NEW YORK -- Jacob Thomas looks and acts like any other healthy, active one-year-old. He's come a long way in the last 12 months. Three days after Jacob was born, his family was getting packed up to take him home from the hospital when a nurse told them Jacob was turning blue.

"They never detected anything on ultrasounds, so then, when they tell you something there's something wrong with him, you're like, 'Is this real? Is this really happening?' It was just a lot to take in. I just remember going to sleep and crying and waking up and crying and I just cried for five days straight," said Jacob's mother, Kelsey Thomas.

When he started to turn blue, nurses did a pulse oximetery test, which told them Jacob's oxygen levels were dangerously low. After another test, doctors determined Jacob had congenital heart defect. Extra tissue on one of his values was diverting oxygen-poor blood away from his lungs and sending it out to his body. When he was just eight days old, Jacob had open heart surgery and the defect was fixed.

"Now, looking back on it, we're so blessed, and we're so lucky that this was caught because there are so many parents that it's not even checked and then they go home and their babies go to sleep, and they pass away in their sleep," said Thomas.

The Thomas family says the pulse oximetry test saved Jacob's life. That's why they were in Albany last week, lobbying legislators to make a law to require hospitals to do a pulse oximetry test before a baby is discharged.

"It's inexpensive. It's part of the billing procedure under newborn care. It's not an added expense. It's bundled. It's the simplest thing you can do. You put a little cuff on their finger, it reads in about 10 seconds and it's done. So many babies are dying when it could be prevented. It's so simple. It's beyond me that it even has to be argued. It should just be done," said Thomas.

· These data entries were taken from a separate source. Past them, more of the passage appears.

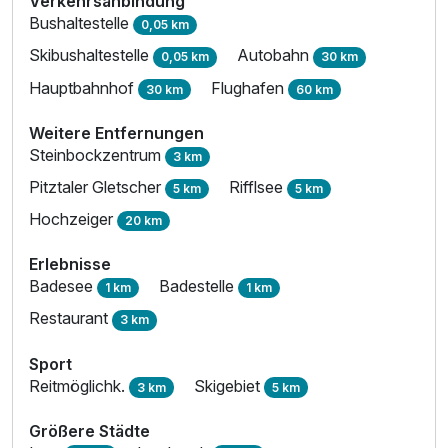
Verkehrsanbindung
Bushaltestelle
0,05 km
Skibushaltestelle
Autobahn
0,05 km
30 km
Hauptbahnhof
Flughafen
30 km
60 km
Weitere Entfernungen
Steinbockzentrum
3 km
Pitztaler Gletscher
Rifflsee
5 km
5 km
Hochzeiger
20 km
Erlebnisse
Badesee
Badestelle
1 km
1 km
Restaurant
3 km
Sport
Reitmöglichk.
Skigebiet
3 km
5 km
Größere Städte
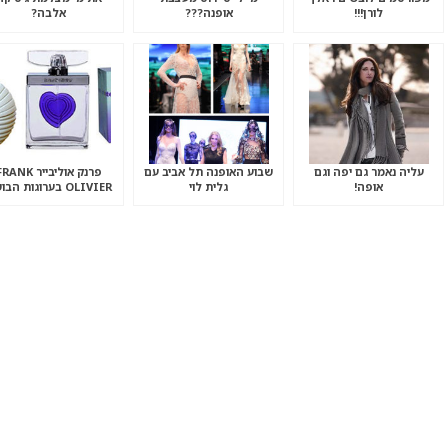
לורן!!!
אופנה???
אלבה?
עליה נאמר גם יפה וגם
שבוע האופנה תל אביב עם
פרנק אוליבייר ANK
אופה!
גלית לוי
OLIVIER בערוגות הבושם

The Thomas family says they're encouraged by the response from lawmakers. Right now, there are versions of the bill in both the Senate and Assembly health committees. They have not been added to their either committee's agenda.

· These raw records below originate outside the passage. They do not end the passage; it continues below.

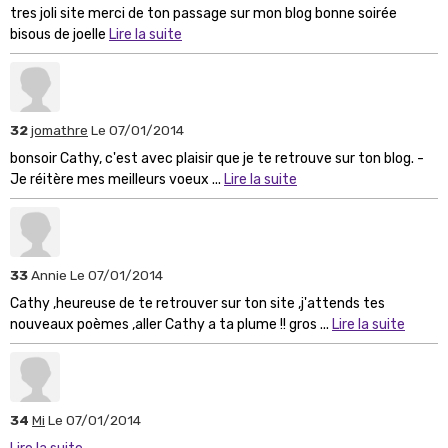
tres joli site merci de ton passage sur mon blog bonne soirée
bisous de joelle
Lire la suite
32
jomathre
Le 07/01/2014
bonsoir Cathy, c'est avec plaisir que je te retrouve sur ton blog. -
Je réitère mes meilleurs voeux ...
Lire la suite
33
Annie
Le 07/01/2014
Cathy ,heureuse de te retrouver sur ton site ,j'attends tes
nouveaux poèmes ,aller Cathy a ta plume !! gros ...
Lire la suite
34
Mi
Le 07/01/2014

Many hospitals already perform the pulse oximetry test as a requirement before discharging a newborn. But it's not a uniform standard.

Advocates say they've been calling and sending letters to New York legislators to get the bill on the agenda.

Right now, 11 states have laws on the books requiring pulse oximetry testing before a baby is discharged from the hospital.

If you'd like to follow the progress of the bill, it is A2316 in the Assembly and S270 in the Senate.